A: It all depends on how bad your disc problem was – whether any nerves were affected or you had surgery. Even without previous trouble, back pain is common in pregnancy. But many women with back trouble are able to carry a pregnancy to term. At the age of 38, it’s probably best not to delay, but get an opinion from the doctor who treated your injury.
During pregnancy, make sure you do pelvic floor exercises. Swimming also really helps the back, and can be done at any stage. You might also like to consult a physio about other specific back exercises too. Buy equipment that will make it easier to look after your baby once he’s born, and plan for your partner to have some time off to help.
Q: Eczema runs in our family and I know I suffered particularly badly as a baby. I’ve just found out I’m pregnant. Is there anything I can do to reduce the chances of my baby inheriting eczema?
A: You cannot influence which genes your baby gets from you and your partner, so sadly you can’t change the chances of your baby inheriting eczema from you.
However, eczema is sometimes linked with other allergies, such as asthma, hay fever and food allergies, and you may be able to reduce the chances of your baby developing symptoms of these by avoiding eating peanuts and other nuts during pregnancy. This is advice often given to women who have allergies in the family. It won’t alter your baby’s genes, but it may prevent some of those allergy genes from being ‘switched on’. However, there’s no guarantee (continue to avoid peanuts yourself if there’s a family history of allergies). Try to keep your newborn’s skin well moisturised with a bland lotion, and make sure that her clothes are made from soft natural fabrics like cotton. Use a mild detergent for her laundry and always rinse clothes thoroughly.
Q: I’m pregnant for the first time and have just got to 10 weeks. I am so worried about my baby getting exposed to environmental chemicals that might cause cancer. At the moment I still work, and use the car each way. Is there anything I can do?
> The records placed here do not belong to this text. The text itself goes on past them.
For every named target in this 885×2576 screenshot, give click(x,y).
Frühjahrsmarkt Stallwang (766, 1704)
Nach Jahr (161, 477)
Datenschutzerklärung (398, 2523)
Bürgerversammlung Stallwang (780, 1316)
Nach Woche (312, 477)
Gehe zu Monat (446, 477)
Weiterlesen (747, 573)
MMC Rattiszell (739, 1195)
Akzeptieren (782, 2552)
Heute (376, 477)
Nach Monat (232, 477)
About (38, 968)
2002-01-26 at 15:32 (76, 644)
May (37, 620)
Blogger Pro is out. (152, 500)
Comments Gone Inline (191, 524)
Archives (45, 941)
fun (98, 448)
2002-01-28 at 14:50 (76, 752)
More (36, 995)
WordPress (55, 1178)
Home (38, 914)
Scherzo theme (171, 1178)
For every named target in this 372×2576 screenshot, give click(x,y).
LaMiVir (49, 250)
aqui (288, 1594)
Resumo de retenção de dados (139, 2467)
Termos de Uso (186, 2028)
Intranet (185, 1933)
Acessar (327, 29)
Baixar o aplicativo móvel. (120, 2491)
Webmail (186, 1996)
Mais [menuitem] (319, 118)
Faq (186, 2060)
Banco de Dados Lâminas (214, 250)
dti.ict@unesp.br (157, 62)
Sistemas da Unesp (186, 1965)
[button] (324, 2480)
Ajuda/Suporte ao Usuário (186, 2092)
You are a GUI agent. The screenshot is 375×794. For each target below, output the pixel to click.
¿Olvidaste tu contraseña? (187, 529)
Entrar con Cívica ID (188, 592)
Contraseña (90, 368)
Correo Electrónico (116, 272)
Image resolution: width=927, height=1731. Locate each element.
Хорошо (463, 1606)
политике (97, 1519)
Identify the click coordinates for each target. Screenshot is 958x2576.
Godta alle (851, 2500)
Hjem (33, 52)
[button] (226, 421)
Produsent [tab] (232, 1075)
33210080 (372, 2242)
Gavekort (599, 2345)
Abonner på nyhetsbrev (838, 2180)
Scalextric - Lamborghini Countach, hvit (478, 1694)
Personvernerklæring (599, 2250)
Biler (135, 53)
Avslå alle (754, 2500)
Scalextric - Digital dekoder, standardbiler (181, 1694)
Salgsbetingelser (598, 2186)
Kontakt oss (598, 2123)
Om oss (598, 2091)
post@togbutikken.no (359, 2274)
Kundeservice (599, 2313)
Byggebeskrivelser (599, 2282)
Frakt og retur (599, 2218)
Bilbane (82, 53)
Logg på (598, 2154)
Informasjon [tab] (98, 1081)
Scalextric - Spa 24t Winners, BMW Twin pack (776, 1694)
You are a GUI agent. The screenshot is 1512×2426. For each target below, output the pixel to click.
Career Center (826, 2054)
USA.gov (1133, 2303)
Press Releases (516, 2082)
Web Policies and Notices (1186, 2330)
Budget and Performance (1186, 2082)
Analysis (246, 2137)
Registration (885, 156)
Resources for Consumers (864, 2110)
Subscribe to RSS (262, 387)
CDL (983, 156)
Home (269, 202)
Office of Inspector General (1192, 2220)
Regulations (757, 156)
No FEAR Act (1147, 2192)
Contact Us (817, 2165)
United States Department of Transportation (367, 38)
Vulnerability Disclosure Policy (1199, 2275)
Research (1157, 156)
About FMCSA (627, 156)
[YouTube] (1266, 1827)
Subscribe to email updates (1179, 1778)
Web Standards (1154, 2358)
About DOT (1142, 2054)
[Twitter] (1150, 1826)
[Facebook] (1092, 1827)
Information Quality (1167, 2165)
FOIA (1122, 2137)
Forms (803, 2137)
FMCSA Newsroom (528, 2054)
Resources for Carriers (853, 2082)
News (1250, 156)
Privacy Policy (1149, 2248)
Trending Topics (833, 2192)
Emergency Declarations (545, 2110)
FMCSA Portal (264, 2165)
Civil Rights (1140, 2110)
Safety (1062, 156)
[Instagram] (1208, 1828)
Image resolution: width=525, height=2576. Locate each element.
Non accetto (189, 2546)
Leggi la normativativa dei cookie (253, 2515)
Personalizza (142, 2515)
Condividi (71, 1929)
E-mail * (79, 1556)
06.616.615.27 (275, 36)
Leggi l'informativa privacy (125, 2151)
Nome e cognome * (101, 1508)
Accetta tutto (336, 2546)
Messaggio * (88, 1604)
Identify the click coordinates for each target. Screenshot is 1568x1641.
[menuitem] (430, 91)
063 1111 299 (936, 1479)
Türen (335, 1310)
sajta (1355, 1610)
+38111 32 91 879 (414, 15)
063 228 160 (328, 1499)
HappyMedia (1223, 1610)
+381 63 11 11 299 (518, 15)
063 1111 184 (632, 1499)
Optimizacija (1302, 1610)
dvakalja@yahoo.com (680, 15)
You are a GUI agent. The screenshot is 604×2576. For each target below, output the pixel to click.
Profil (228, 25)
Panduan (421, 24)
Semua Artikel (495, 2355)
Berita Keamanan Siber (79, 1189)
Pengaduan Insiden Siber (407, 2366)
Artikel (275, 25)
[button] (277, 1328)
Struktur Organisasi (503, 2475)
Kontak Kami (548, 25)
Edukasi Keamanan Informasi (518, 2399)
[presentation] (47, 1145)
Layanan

A: The placenta is pretty good at filtering out harmful things, with some exceptions like alcohol, tar and other chemicals from cigarettes, and some drugs (including street drugs). The situation regarding other pollutants is less clear. Common sense tells you that they can’t be good, but research isn’t conclusive. One study that got a lot of publicity suggested that vehicle emission might be linked with childhood cancer. However, many experts dispute that work. It certainly doesn’t square with the fact that leukaemia and other childhood cancers are similar in number in industrial and non-industrialised countries.
What is known is that extremes of hot and cold (including high fevers caused by viral infections) can be bad for a pregnancy. Then there are foods like soft ripened cheeses and pates that contain a lot of listeria bacteria, which can also harm an unborn baby. It’s worth your while trying to avoid these factors. And it goes without saying that in pregnancy you shouldn’t smoke or take any street drugs or unnecessary medication (if in doubt, speak to your pharmacist). Be very careful with alcohol. Many pregnant women avoid it altogether, but it’s almost certain that the odd celebratory drink does no harm. If there are specific dangers in your workplace, like radiation or heavy metals, you are entitled to change your duties or have time off to avoid damage to the baby. Once you’ve taken action about the known dangers, try to relax a bit and enjoy the rest of your pregnancy. Worry and stress won’t help you or your baby.